§ Prompt
In the records below, find the line holding "v šarišsko-zemplínskom nárečí - zbadať" and the line holding "v šarišskom nárečí - oklam". Set down both, with every line between them, exactly.

§ Task material
..........

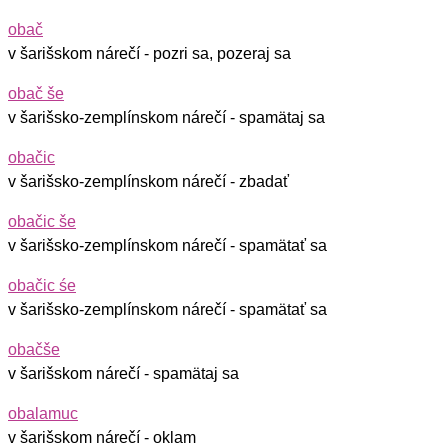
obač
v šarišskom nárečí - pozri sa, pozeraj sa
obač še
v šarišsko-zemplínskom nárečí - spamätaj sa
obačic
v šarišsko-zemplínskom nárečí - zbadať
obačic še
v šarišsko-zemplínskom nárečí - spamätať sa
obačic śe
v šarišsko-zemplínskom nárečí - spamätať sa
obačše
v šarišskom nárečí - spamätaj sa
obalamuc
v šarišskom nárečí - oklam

..........

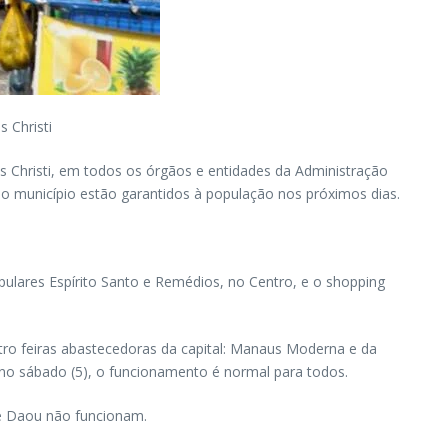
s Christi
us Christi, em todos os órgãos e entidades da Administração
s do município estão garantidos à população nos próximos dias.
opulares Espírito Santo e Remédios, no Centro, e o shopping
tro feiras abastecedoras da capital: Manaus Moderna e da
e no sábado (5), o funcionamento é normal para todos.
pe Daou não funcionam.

..........

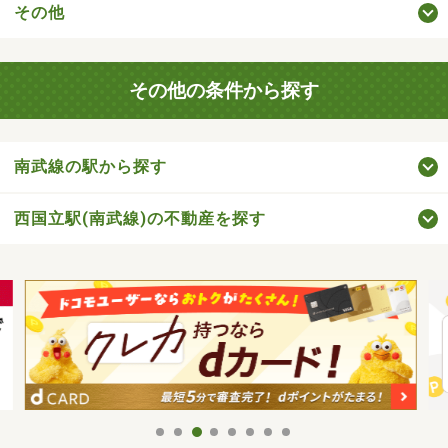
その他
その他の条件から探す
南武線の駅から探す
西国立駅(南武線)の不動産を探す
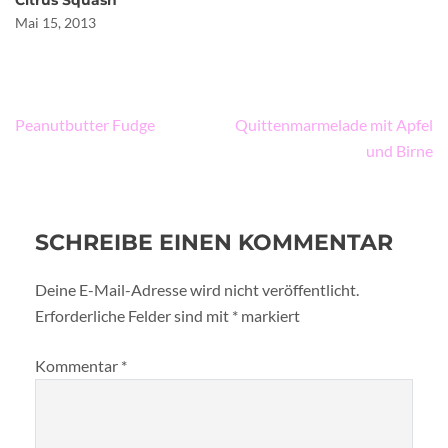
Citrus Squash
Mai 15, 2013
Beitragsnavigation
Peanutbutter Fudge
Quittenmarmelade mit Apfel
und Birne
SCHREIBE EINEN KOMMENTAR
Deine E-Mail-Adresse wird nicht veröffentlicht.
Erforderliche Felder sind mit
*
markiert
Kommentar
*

..........

§ Written response
v šarišsko-zemplínskom nárečí - zbadať
obačic še
v šarišsko-zemplínskom nárečí - spamätať sa
obačic śe
v šarišsko-zemplínskom nárečí - spamätať sa
obačše
v šarišskom nárečí - spamätaj sa
obalamuc
v šarišskom nárečí - oklam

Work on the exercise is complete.